A sample file.txt contains this data (actual text from Wikipedia):
In June 2000, ''Bookface, Inc.'' launched the website [URL="http://www.Bookface.com"]www.Bookface.com[/URL], a "Read on Demand" service precipitated both by the concurrent [[print on demand]] boom, and launching during the hype surrounding [[Stephen King]]'s online-only novella ''The Plant'', which had been <launched in July>, 1999.<ref>[http://www.kirjasto.sci.fi/sking.htm Stephen King Bio at ''Books & Writers'']. <Accessed January 27>, 2008</ref> Bookface delivered "whole books and excerpts to readers directly", with publishers including [[HarperCollins]], Penguin Puttnam, [[Random House]] and Time Warner Trade Publishing lined up to provide Bookface with content.<ref name="findarticles.com">[http://findarticles.com/p/articles/mi_m0EIN/is_2000_June_2/ai_62434142 Bookface.com Opens Books Online; Innovative Website Gives Readers Direct Access to Books; www.bookface.com to Launch With Involvement of Major Publishers], June 2, 2000. Accessed January 27, 2008</ref>
There are thousands of files this is example data.
I'd like to extract the text between the <ref></ref> pairs.

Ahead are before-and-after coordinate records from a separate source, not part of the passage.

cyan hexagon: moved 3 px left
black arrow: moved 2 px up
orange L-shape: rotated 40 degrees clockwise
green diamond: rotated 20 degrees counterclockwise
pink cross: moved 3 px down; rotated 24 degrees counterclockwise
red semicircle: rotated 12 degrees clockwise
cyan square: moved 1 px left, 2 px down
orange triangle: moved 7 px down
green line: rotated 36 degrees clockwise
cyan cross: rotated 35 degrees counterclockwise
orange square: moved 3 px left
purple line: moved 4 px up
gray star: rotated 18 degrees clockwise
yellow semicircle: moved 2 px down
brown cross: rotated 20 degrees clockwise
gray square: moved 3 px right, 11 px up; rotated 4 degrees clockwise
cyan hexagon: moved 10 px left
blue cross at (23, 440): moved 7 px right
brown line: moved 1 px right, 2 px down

Note that some of the ref pairs start with <ref name="findarticles.com"> where the name= portion could be just about anything and ends in ">". Or there may be no name= at all and start with <ref>. They always end in </ref>. Also the text between the ref pairs may contain other < and > characters (though no nested <ref></ref> pairs). Finally, file.txt will be accessed as a string via readfile(), not via getline.
This is what I have so far (this is a code-fragment from a longer awk script which does other unrelated stuff ie. the readfile method is needed for other reasons):
This works, except when the text between the ref pairs contains "<" or ">", as in the first ref pair in the above data ("<Accessed January 27>")

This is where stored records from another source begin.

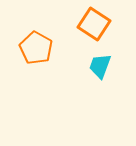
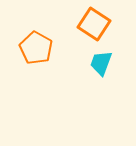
cyan trapezoid: moved 1 px right, 3 px up
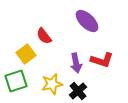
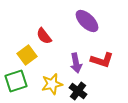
yellow square: moved 1 px right, 1 px down
black cross: rotated 12 degrees counterclockwise
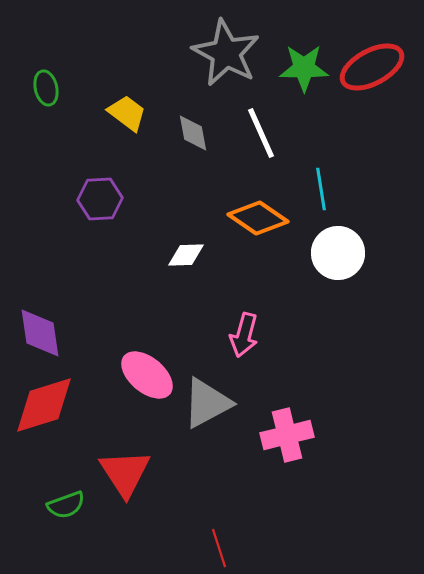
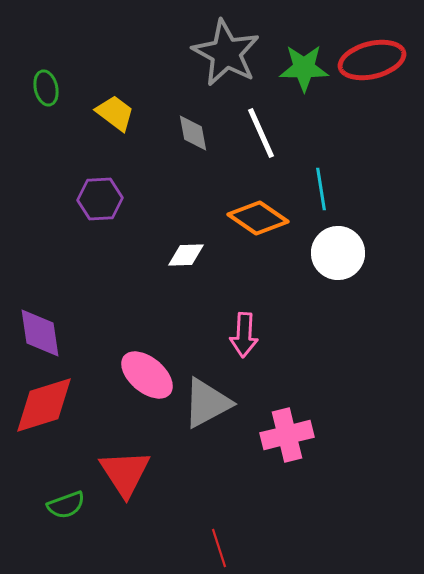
red ellipse: moved 7 px up; rotated 14 degrees clockwise
yellow trapezoid: moved 12 px left
pink arrow: rotated 12 degrees counterclockwise
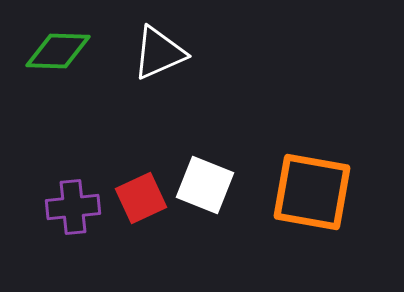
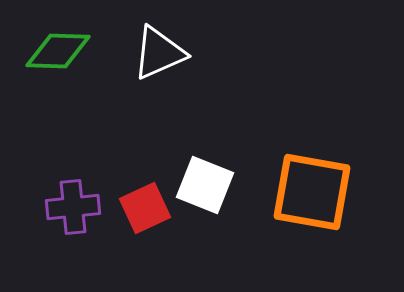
red square: moved 4 px right, 10 px down
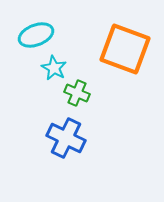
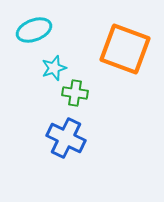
cyan ellipse: moved 2 px left, 5 px up
cyan star: rotated 25 degrees clockwise
green cross: moved 2 px left; rotated 15 degrees counterclockwise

I understand not wanting to put such a long lined input file in CODE tags; but, in the future, please at least note that the entire file is a single line.

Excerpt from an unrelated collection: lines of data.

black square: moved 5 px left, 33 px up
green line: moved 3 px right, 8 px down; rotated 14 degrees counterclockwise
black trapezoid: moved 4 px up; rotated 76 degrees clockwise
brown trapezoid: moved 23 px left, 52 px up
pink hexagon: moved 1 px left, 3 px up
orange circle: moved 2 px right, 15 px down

Assuming that each pair of <ref> and its matching </ref> tags are always on a single line in the files you want to process, this seems simpler:
As long as the text files really are text files (i.e., with no lines longer than LINE_MAX bytes including the terminating <newline> character), this should work with any awk utility. (But, as always, on Solaris/SunOS systems, change awk to /usr/xpg4/bin/awk.)
The patsplit() solution "works". It will pick up the 23 in this example. However if you introduce a ">" or "<" character inside the text of a ref pair, it will skip it.
---------- Post updated at 05:06 PM ---------- Previous update was at 04:57 PM ----------
The other thing is I am working entirely in an awk script not from the command line or a shell script. And I really want to know how to solve this regex problem as it has application to other areas of my program. So I'm hoping that rather than finding a different solution using a different method, I can get help with my original question: what is the right regex for the patsplit() solution?
---------- Post updated at 05:14 PM ---------- Previous update was at 05:06 PM ----------
Your solution works by changing -F'<ref[^>]{0,1000}+>' .. though it produces empty lines. Still working on it..
---------- Post updated at 05:27 PM ---------- Previous update was at 05:14 PM ----------
OK here's a solution based on your code
---------- Post updated at 05:36 PM ---------- Previous update was at 05:27 PM ----------
Yes this is working now. I'd like to learn how to do the regex but this solution with split/substr/match is working. Thanks for your help.
Standard POSIX BREs and EREs perform greedy matches. And, awk uses standard POSIX EREs. Greedy means that .* in the ERE <ref>.*</ref> matches the longest string of characters it can find that starts with <ref> and ends with </ref>. Creating an ERE that matches a string starting with a specific string and ending with another (longer than one character) string that doesn't contain the terminating (longer than one character) string is somewhere between hard and impossible depending on the terminating string. Shell parameter expansions provide ways to perform greedy expansions (${var##pattern} and ${var%%pattern}) and non-greedy expansions (${var#pattern} and ${var%pattern}). You may also be able to find something in gawk to tell it to use a non-greedy RE match.
You're right about my code missing references. I was just looking for <ref> when I should have also been looking for <ref name="string">. Changing my code to:
will take care of that, but it does still depend on finding the opening and closing ref tags on the same line in your input files. Note that your <ref[^>]{0,1000}+> (which is one or more occurrences of zero to 1000 non-> characters between <ref and >) can be much more concisely written as <ref[^>]*> (which is zero or more occurrences of non-> characters between <ref and >).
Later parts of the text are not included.